German politician (born 1961)

Martin Karl Christian Häusling (born 26 March 1961) is a German politician and member of the European Parliament from Germany. He is a member of the Alliance 90/The Greens, part of the European Green Party.

==Early life==
Häusling was born in Bad Wildungen. Before entering politics, Häusling managed his family's 75 hectare organic farm near Kassel.

==Political career==
===Career in state politics===
Häusling entered local politics in 1981. He was elected to the Landtag of Hesse in 2003, but he failed to retain his seat at the following election in 2008.

===Member of the European Parliament, 2009–present===
Although he successfully stood at the subsequent early election in 2009, Häusling resigned his seat shortly afterwards when he was elected to the European Parliament.

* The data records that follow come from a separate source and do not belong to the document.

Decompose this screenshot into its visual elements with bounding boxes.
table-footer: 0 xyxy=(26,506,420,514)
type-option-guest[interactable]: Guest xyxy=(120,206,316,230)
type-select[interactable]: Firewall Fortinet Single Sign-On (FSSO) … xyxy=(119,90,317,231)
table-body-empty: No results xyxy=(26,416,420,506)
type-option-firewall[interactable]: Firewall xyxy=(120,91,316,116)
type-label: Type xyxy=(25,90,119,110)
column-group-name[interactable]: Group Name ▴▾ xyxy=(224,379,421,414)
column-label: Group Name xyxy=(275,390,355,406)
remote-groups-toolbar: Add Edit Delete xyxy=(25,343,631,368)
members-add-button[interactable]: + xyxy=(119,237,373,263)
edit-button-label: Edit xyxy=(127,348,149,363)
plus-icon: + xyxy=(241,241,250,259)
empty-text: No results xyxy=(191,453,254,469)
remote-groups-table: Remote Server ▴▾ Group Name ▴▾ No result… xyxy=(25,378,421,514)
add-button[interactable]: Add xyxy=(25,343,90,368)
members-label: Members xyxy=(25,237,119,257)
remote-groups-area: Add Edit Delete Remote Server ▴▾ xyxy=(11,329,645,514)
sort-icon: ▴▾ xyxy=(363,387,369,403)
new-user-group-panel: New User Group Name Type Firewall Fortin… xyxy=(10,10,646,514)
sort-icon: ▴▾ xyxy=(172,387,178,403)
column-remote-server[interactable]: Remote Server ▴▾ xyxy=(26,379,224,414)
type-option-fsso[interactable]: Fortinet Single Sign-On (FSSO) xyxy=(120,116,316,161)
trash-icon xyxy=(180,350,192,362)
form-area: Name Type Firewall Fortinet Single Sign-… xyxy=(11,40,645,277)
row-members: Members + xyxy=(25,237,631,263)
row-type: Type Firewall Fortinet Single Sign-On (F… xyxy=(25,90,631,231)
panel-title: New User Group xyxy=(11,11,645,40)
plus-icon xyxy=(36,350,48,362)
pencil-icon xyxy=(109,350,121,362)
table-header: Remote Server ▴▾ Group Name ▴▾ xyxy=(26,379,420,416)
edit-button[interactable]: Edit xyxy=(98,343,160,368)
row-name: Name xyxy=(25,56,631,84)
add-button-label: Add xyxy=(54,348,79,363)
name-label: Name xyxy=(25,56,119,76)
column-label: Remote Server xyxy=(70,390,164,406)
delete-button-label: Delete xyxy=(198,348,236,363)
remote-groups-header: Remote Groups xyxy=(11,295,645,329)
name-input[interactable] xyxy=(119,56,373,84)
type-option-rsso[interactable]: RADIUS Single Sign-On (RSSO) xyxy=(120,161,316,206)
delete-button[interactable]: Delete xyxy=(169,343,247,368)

He has since been serving on the Committee on Agriculture and Rural Development, where he is his parliamentary group's rapporteur on organic production and labelling of organic products. He also served on the Committee on Budgetary Control between 2009 and 2014.

In addition to his committee assignments, Häusling has been a member of the Parliament's delegation to the Euro-Latin American Parliamentary Assembly. He is also a member of the European Parliament Intergroup on Climate Change, Biodiversity and Sustainable Development, the European Parliament Intergroup on the Welfare and Conservation of Animals and the MEP Heart Group, a group of parliamentarians who have an interest in promoting measures that will help reduce the burden of cardiovascular diseases (CVD).

In the negotiations to form a so-called traffic light coalition of the Social Democratic Party (SPD), the Green Party and the Free Democratic Party (FDP) following the 2021 federal elections, Häusling was part of his party's delegation in the working group on agriculture and nutrition, co-chaired by Till Backhaus, Renate Künast and Carina Konrad.